___ Records supplied

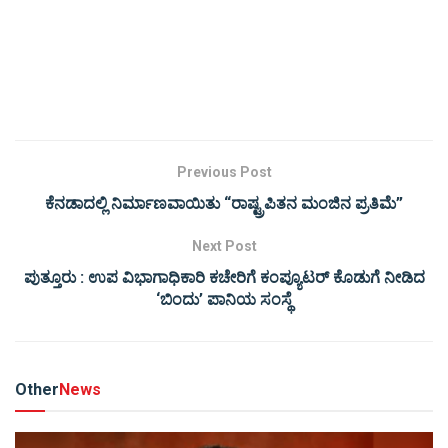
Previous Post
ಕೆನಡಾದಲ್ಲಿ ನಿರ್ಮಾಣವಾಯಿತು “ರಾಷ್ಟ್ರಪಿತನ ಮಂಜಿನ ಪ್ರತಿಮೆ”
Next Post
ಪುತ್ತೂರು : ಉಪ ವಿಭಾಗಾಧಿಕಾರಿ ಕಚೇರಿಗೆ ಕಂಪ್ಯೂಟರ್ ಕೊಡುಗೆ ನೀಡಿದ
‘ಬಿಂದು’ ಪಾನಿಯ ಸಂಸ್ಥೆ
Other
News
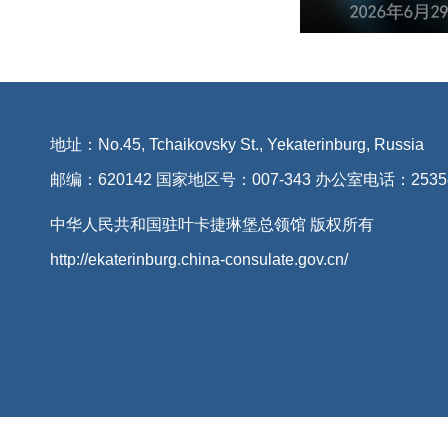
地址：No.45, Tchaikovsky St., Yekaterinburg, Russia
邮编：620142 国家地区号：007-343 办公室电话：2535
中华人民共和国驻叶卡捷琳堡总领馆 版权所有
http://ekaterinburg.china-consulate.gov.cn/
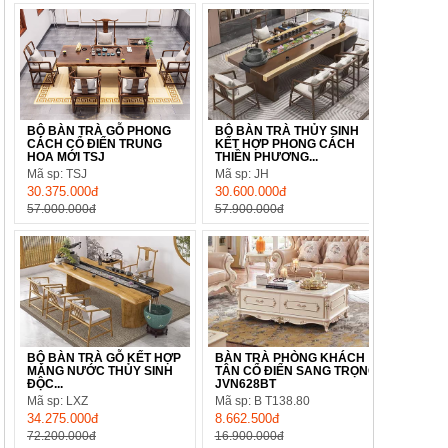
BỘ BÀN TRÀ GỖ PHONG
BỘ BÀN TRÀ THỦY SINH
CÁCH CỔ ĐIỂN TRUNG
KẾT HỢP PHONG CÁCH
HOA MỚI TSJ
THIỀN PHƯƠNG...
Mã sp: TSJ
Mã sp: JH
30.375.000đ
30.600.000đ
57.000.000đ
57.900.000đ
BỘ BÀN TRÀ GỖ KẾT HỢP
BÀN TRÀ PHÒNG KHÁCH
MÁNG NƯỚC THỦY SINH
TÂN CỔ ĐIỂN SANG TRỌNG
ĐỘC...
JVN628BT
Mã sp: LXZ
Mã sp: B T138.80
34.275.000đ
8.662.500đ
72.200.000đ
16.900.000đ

______
___ Records supplied

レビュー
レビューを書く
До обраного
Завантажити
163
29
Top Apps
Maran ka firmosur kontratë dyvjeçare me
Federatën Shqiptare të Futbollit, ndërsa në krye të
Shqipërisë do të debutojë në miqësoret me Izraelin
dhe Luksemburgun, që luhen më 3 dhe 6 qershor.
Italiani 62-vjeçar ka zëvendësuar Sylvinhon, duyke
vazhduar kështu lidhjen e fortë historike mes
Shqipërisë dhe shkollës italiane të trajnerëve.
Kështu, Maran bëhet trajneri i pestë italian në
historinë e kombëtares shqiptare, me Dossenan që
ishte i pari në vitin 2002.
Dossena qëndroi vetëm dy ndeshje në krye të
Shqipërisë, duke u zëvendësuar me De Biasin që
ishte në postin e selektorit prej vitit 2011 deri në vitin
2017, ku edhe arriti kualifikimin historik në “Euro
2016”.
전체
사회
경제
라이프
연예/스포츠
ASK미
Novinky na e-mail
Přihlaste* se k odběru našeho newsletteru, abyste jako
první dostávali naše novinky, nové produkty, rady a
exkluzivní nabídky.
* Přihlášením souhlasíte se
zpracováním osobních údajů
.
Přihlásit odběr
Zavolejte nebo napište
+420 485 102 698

______

» What you need to do
Above are the records; print exactly the lines from the line with "vazhduar kështu lidhjen e fortë historike mes" to the line with "485 102 698", including both, and nothing else.

» Written response
vazhduar kështu lidhjen e fortë historike mes
Shqipërisë dhe shkollës italiane të trajnerëve.
Kështu, Maran bëhet trajneri i pestë italian në
historinë e kombëtares shqiptare, me Dossenan që
ishte i pari në vitin 2002.
Dossena qëndroi vetëm dy ndeshje në krye të
Shqipërisë, duke u zëvendësuar me De Biasin që
ishte në postin e selektorit prej vitit 2011 deri në vitin
2017, ku edhe arriti kualifikimin historik në “Euro
2016”.
전체
사회
경제
라이프
연예/스포츠
ASK미
Novinky na e-mail
Přihlaste* se k odběru našeho newsletteru, abyste jako
první dostávali naše novinky, nové produkty, rady a
exkluzivní nabídky.
* Přihlášením souhlasíte se
zpracováním osobních údajů
.
Přihlásit odběr
Zavolejte nebo napište
+420 485 102 698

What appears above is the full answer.